L’université Paris-Descartes proposera un diplôme universitaire intitulé « e-santé et médecine connectée » aux médecins généralistes, aux spécialistes et aux ingénieurs dans le domaine scientifique et de la recherche, à la rentrée 2016.
Maxime Elbaz, docteur en neurosciences à l’APHP et Paris-Descartes, EA 7330 VIFASOM, et co-concepteur de l’application iSommeil est à l’origine avec le Pr Damien Léger, de la création de ce diplôme universitaire ouvert aux Bac +5.
Pourquoi créer un diplôme sur la e-santé et la médecine connectée ?

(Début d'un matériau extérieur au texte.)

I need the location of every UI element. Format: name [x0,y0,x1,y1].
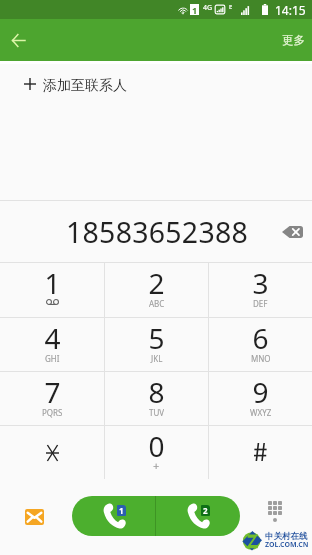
staticText: 18583652388 [66,213,249,252]
staticText: + [153,458,160,473]
staticText: 2 [203,505,208,516]
staticText: 添加至联系人 [43,77,127,95]
staticText: 4G [203,3,213,13]
button[interactable]: Backspace [274,214,310,250]
button[interactable]: 0 [105,425,208,479]
button[interactable] [209,425,312,479]
button[interactable]: 2 [105,262,208,317]
staticText: 9 [252,373,269,411]
staticText: ABC [149,298,165,309]
button[interactable]: 5 [105,317,208,371]
staticText: 5 [148,319,165,357]
button[interactable]: 6 [209,317,312,371]
staticText: 更多 [282,33,305,47]
staticText: E [229,3,233,11]
staticText: MNO [251,353,271,364]
button[interactable]: Keypad [257,494,293,530]
staticText: 1 [44,264,61,302]
button[interactable] [0,425,104,479]
staticText: 1 [192,4,198,15]
button[interactable]: Back [0,22,36,58]
staticText: PQRS [42,407,63,418]
staticText: 2 [148,264,165,302]
button[interactable]: 1 [0,262,104,317]
staticText: 8 [148,373,165,411]
button[interactable]: 添加至联系人 [0,61,312,106]
button[interactable]: 4 [0,317,104,371]
staticText: 7 [44,373,61,411]
staticText: JKL [151,353,163,364]
staticText: 14:15 [275,2,306,18]
staticText: 4 [44,319,61,357]
button[interactable]: Call with SIM 2 [156,496,240,536]
staticText: 中关村在线 [265,531,308,542]
staticText: DEF [253,298,268,309]
staticText: WXYZ [250,407,272,418]
button[interactable]: 9 [209,371,312,425]
staticText: GHI [45,353,60,364]
button[interactable]: 更多 [271,19,312,61]
staticText: 6 [252,319,269,357]
button[interactable]: 7 [0,371,104,425]
button[interactable]: 8 [105,371,208,425]
staticText: 1 [119,505,124,516]
staticText: 0 [148,427,165,465]
button[interactable]: Messages [16,499,52,535]
button[interactable]: Call with SIM 1 [72,496,155,536]
staticText: TUV [149,407,165,418]
staticText: 3 [252,264,269,302]
staticText: ZOL.COM.CN [265,540,309,550]
button[interactable]: 3 [209,262,312,317]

L’idée est née du constat que le marché des objets connectés explose ces dernières années. La plupart de ces objets sont des dispositifs de bien-être, très rarement validés scientifiquement et pourtant vendus à tout le monde sous l’argument santé. Je me souviens de discussions engagées avec des industriels sur un salon à Las Vegas il y a quelques années, où ces derniers étaient plus intéressés par leurs chiffres de ventes que par l’éventuelle validation de leurs produits. Créer une formation pour remettre les choses à plat et voir ce qui se passe réellement dans cet écosystème m’est apparu comme une évidence. Qui fait quoi, quels sont les usages, quels sont les domaines d’application ? Il ne faut pas oublier que dans e-santé, il y a surtout « santé ».
Quels types d’enseignements seront dispensés ?

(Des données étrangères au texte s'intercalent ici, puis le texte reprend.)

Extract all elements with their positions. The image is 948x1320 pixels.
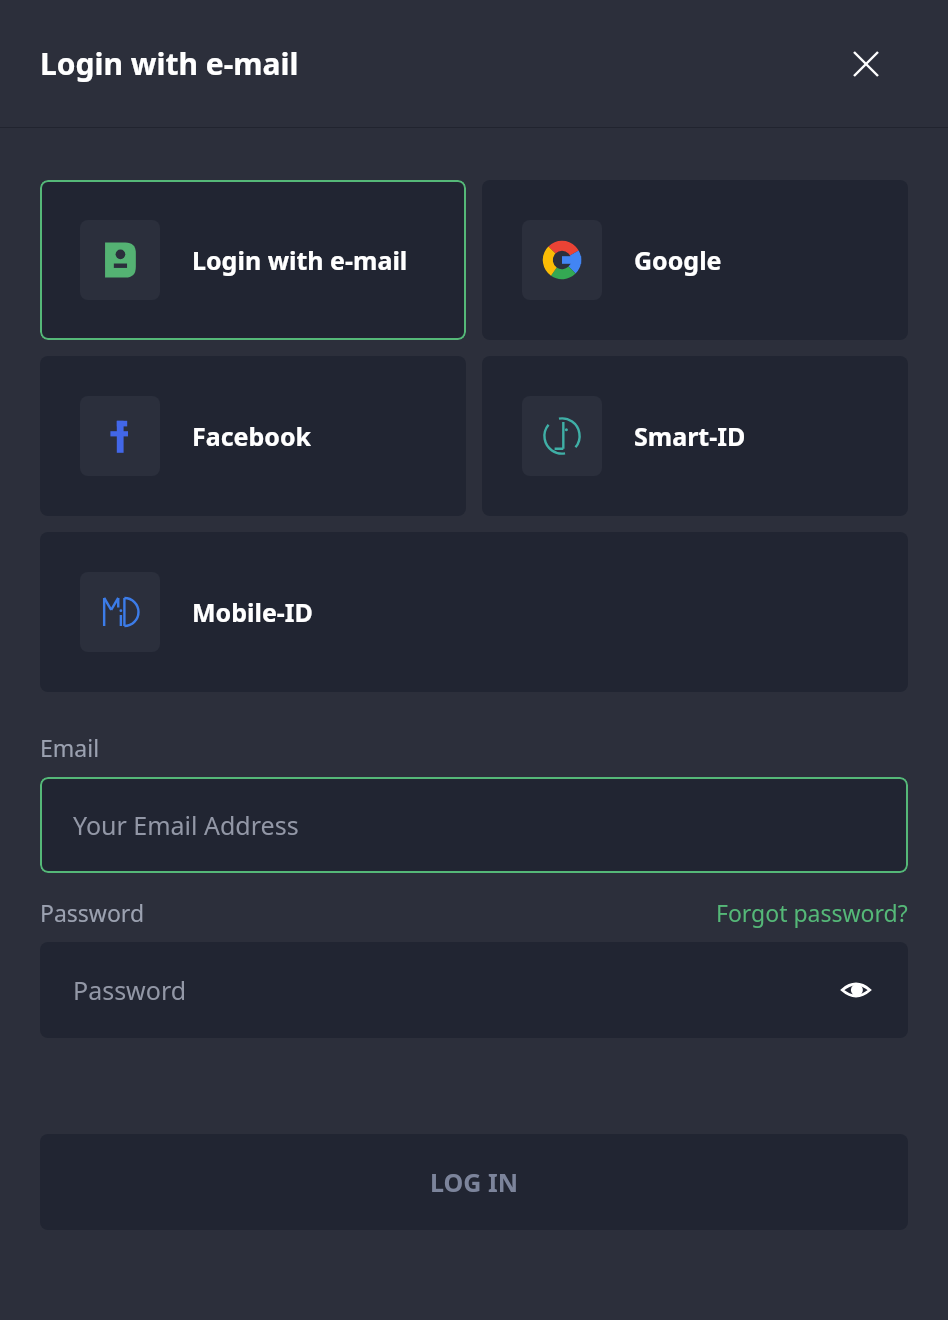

Nous avons favorisé une approche pluridisciplinaire. Nous proposerons des cours couvrant les aspects juridiques et légaux, l’exploitation et la sécurisation des données « big data », l’utilisation et la manipulation de ces objets, mais aussi leur conception avec notamment des cours de code. Le programme traite les thèmes de la médecine connectée appliquée à la médecine du sommeil, cardiovasculaire, la nutrition, le sport, la médecine du travail et la télémédecine. Notre ambition est de faire se rencontrer les étudiants et des entreprises du secteur triées sur le volet. Nous avons également noué des partenariats avec des écoles d’ingénieur comme l’ISEP et nous proposerons des visites de leurs laboratoires avec accès à leurs plateformes technologiques.
Quel est le public visé ?
Tous les professionnels de santé, médecins généralistes, spécialistes, mais aussi les ingénieurs. Ces derniers n’ont bien souvent aucun vernis médical. Beaucoup de start-ups de l’e-santé sont lancées par des ingénieurs issus de grandes écoles et qui ne sont pas forcément au point sur les processus de validation scientifique.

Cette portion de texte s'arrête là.